If you think James Bond made espionage an art form, you’re not alone. In New York City, the Museum Of Modern Art will be hosting a film retrospective of the devilish double agent, whose iconic suits and state-of-the-art gadgets have seemed destined for gallery walls since their jaw-dropping appearance on the big screen. The museum will be screening all 22 official Bond movies in tribute to the series.
Hollywood will pay homage to the spy hero with the Academy of Motion Picture Arts and Sciences-helmed The Music of Bond Night: The First 50 Years, which will celebrate the films’ chart-topping theme songs and renowned scores.
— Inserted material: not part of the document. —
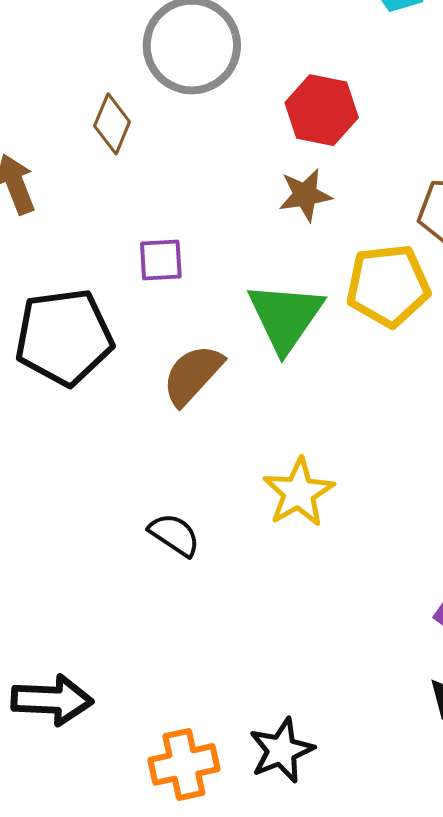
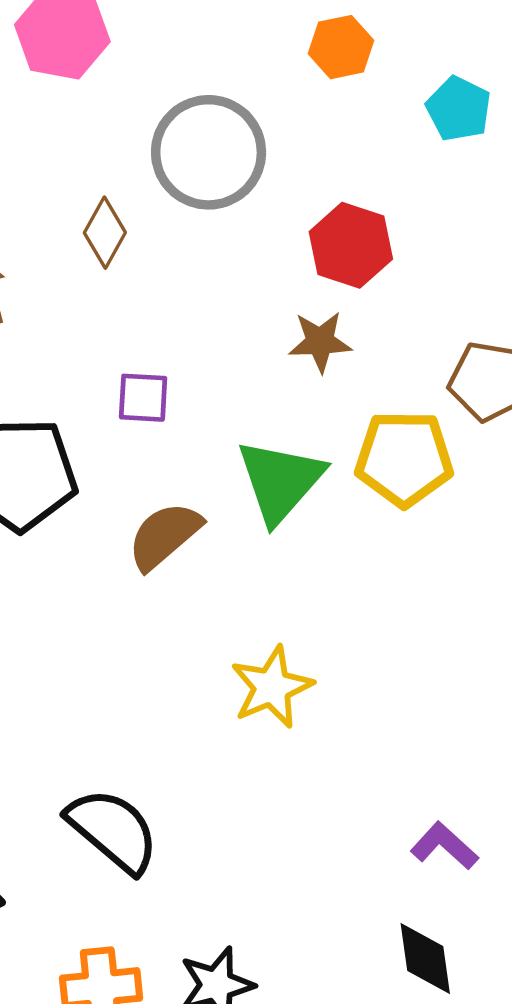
black semicircle: (174, 535) -> (113, 830), moved, size x1.6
And of course, Bond is the Queen’s agent, after all, so across the pond Christie’s is celebrating Britain’s most celebrated cinematic figure with an online and live international charity auction. Interested parties will be able to bid for some of 007’s most iconic and stately duds, memorabilia, and spy-themed goods—straight from the archives of EON Productions. To boot, MGM, Passion Pictures, and Red Box Films are releasing an all-access documentary about the franchise, Everything or Nothing: The Untold Story of 007, which takes a behind-the-camera look at the longest running film franchise in movie history.
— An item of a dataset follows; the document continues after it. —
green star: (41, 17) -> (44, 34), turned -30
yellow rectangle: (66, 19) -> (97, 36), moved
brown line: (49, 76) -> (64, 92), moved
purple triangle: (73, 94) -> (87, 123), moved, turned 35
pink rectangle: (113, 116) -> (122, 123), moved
But truth be told, one needn’t look much farther than a Google search for evidence of James Bond’s evergreen clout. As the November 4, 2012 release of the 23rd official Bond film Skyfall nears, die-hard fans will appreciate the constant coverage pulsing across the web. Whether it’s the official James Bond website, the numerous fan sites and Reddit threads, or the many slideshows, countdowns, and listicles aggregating on sites like BuzzFeed, Vulture, and HuffPo (of course, we’d also be remiss not to acknowledge our own week-long celebration of 007 with five days of James Bond-exclusive content…hey, we’re fanboys at heart, too)—Bond is clearly cinema royalty. Perhaps most heartening of all the effervescent Bond coverage is just how definitively—and democratically—Bond persists as a cultural icon, despite the always-fickle currents of pop.
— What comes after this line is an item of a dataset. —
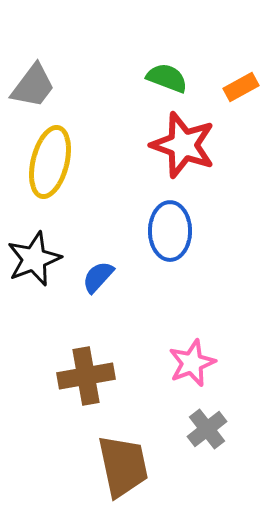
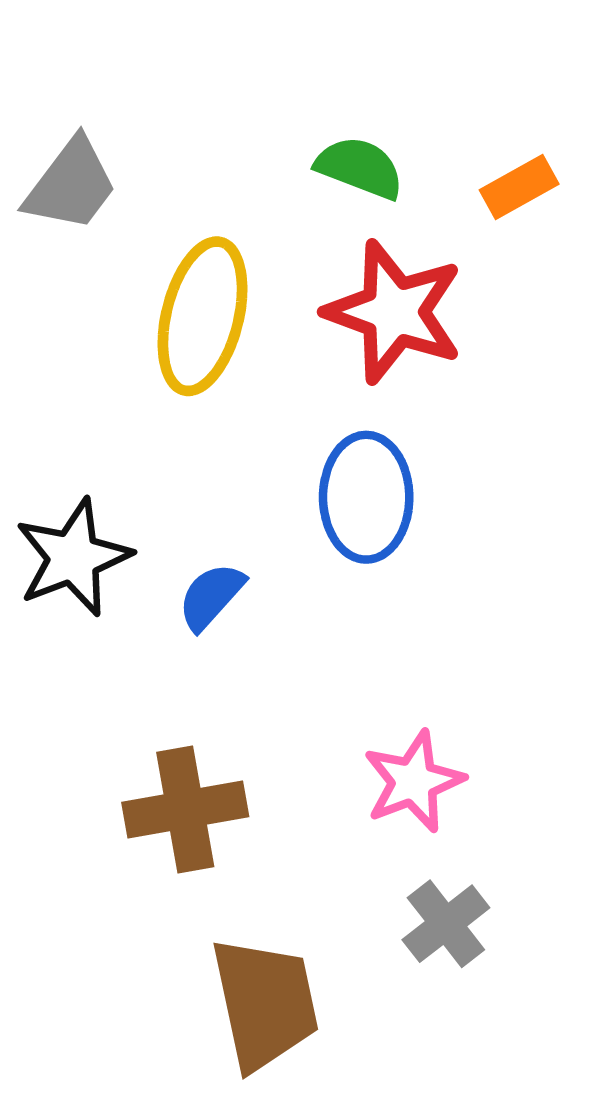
yellow ellipse: (50, 162) -> (202, 316), moved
Fifty years after the release of the very first movie, with six iterations of the man himself behind us, James Bond transcends the usual nostalgia traps that confine other cinematic legends. Time itself is hardly a match for the man. In spite of the Bond bell-bottoms of the 60s, low-buttoned Bond shirts of the 70s, and the boxy gadgets of the 80s, the relevancy of 007 as a pop culture icon endures. And for every winged haircut and dated gadget, fans can be certain that the next generation of Bond will leap ahead of the curve in attire, technology, and cinematic originality. Just look at all the hype Skyfall, due out in a month, is already garnering—not bad for a series that spans twenty-three films.
So Bond fans, rejoice. While there are many cultural tributes to cinema’s favorite secret agent planned in metropolitan cities across the world, catching Bond fever requires nothing more than a working Internet connection. And however you intend to celebrate Global James Bond Day, be it by high-society museum fete, a living room screening of the new BOND 50 Blu-Ray set, or a campaign to clog your friends’ Facebook feeds with as much Bond-branded content as possible, let’s all celebrate the cinema legend, and of course, Ian Fleming, the literary brain behind it all. Because if there’s one thing Bond’s ubiquity proves certain, it’s this: at 50 years old, Bond is still killing it.